**Exercise material**
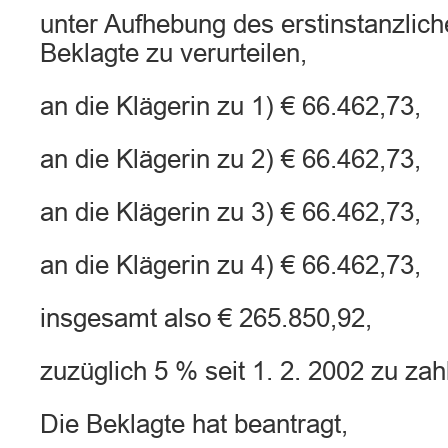
unter Aufhebung des erstinstanzliche
Beklagte zu verurteilen,
an die Klägerin zu 1) € 66.462,73,
an die Klägerin zu 2) € 66.462,73,
an die Klägerin zu 3) € 66.462,73,
an die Klägerin zu 4) € 66.462,73,
insgesamt also € 265.850,92,
zuzüglich 5 % seit 1. 2. 2002 zu zah
Die Beklagte hat beantragt,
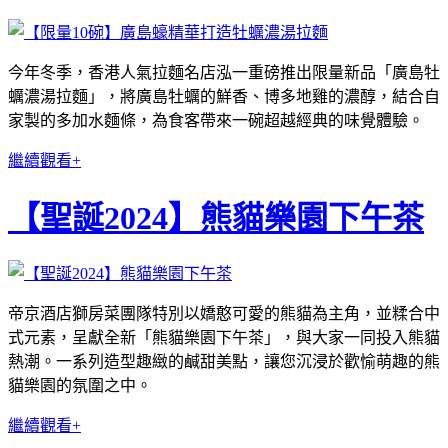
今年冬季，香港人氣拉麵名店泓一重磅推出限量新品「廣島牡
蠣濃湯拉麵」，將廣島牡蠣的鮮香、博多地雞的濃醇，結合自
家製的多加水麵條，為食客帶來一碗超越經典的味覺體驗。
繼續觀看+
【聖誕2024】熊貓樂園下午茶
帝京酒店獅房菜團隊特別以嬌憨可愛的熊貓為主角，並糅合中
式元素，呈獻全新「熊貓樂園下午茶」，與大家一同投入熊貓
熱潮。一系列造型趣緻的鹹甜美點，讓您沉浸於歡愉萌趣的熊
貓樂園的氛圍之中。
繼續觀看+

**Exercise description**
From the line that contains "zuzüglich 5 % seit 1. 2. 2002 zu zah" to the last line of the data above, inclusive, transcribe every line exactly and only those lines, omitting pictures.

**Answer below**
zuzüglich 5 % seit 1. 2. 2002 zu zah
Die Beklagte hat beantragt,
今年冬季，香港人氣拉麵名店泓一重磅推出限量新品「廣島牡
蠣濃湯拉麵」，將廣島牡蠣的鮮香、博多地雞的濃醇，結合自
家製的多加水麵條，為食客帶來一碗超越經典的味覺體驗。
繼續觀看+
【聖誕2024】熊貓樂園下午茶
帝京酒店獅房菜團隊特別以嬌憨可愛的熊貓為主角，並糅合中
式元素，呈獻全新「熊貓樂園下午茶」，與大家一同投入熊貓
熱潮。一系列造型趣緻的鹹甜美點，讓您沉浸於歡愉萌趣的熊
貓樂園的氛圍之中。
繼續觀看+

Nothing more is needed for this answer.